Chuck Tuffli [Mon, 29 Jun 2020 00:31:47 +0000 (00:31 +0000)]
bhyve: implement NVMe Format NVM command
The Format NVM command mainly allows the host to specify the block size
and protection information used for the Namespace. As the bhyve
implementation simply maps the capabilities of the backing storage
through to the guest, there isn't anything to implement. But a side
effect of the format is the NVMe Controller shall not return any data
previously written (i.e. erase previously written data). This patch
implements this later behavior to provide a compliant implementation.
Chuck Tuffli [Mon, 29 Jun 2020 00:31:41 +0000 (00:31 +0000)]

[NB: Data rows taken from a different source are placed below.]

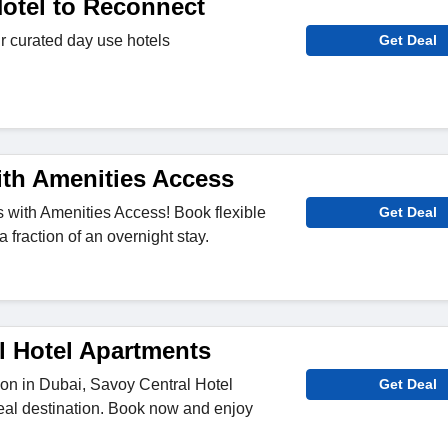
otel to Reconnect
r curated day use hotels
Get Deal
ith Amenities Access
 with Amenities Access! Book flexible
Get Deal
a fraction of an overnight stay.
l Hotel Apartments
ion in Dubai, Savoy Central Hotel
Get Deal
eal destination. Book now and enjoy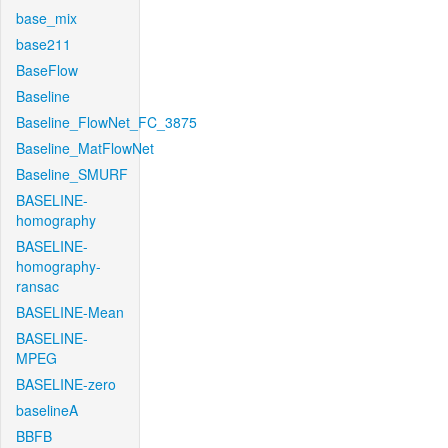
base_mix
base211
BaseFlow
Baseline
Baseline_FlowNet_FC_3875
Baseline_MatFlowNet
Baseline_SMURF
BASELINE-
homography
BASELINE-
homography-
ransac
BASELINE-Mean
BASELINE-
MPEG
BASELINE-zero
baselineA
BBFB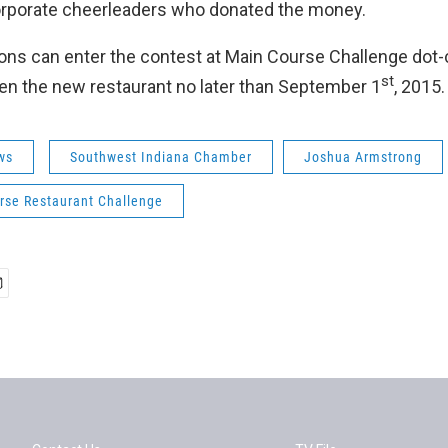
orporate cheerleaders who donated the money.
ons can enter the contest at Main Course Challenge dot
st
n the new restaurant no later than September 1
, 2015.
ws
Southwest Indiana Chamber
Joshua Armstrong
rse Restaurant Challenge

bhyve: add more compliant NVMe Get/Set Features
Create a generic Get/Set Features by saving off the contents of CDW11
from the Set command and returning the saved value in the completion of
the Get command. Implementation allows providing optional implementation
for both Set and Get.
Add infrastructure to determine which feature ID's are namespace
specific and flag violations of this category of error.
Also adds the feature specific behavior of Set Features, Number of
Queues to only allow this command once per Controller reset.
Chuck Tuffli [Mon, 29 Jun 2020 00:31:34 +0000 (00:31 +0000)]
bhyve: fix NVMe Get Log Page command
Fix the logic in nvme_opc_get_log_page to calculate the number of DWORDS
(uint32_t) instead of WORDS (uint16_t) for the byte length. And only
return the allowed number of Log Page bytes as determined by the user
request and actual size of the requested log page.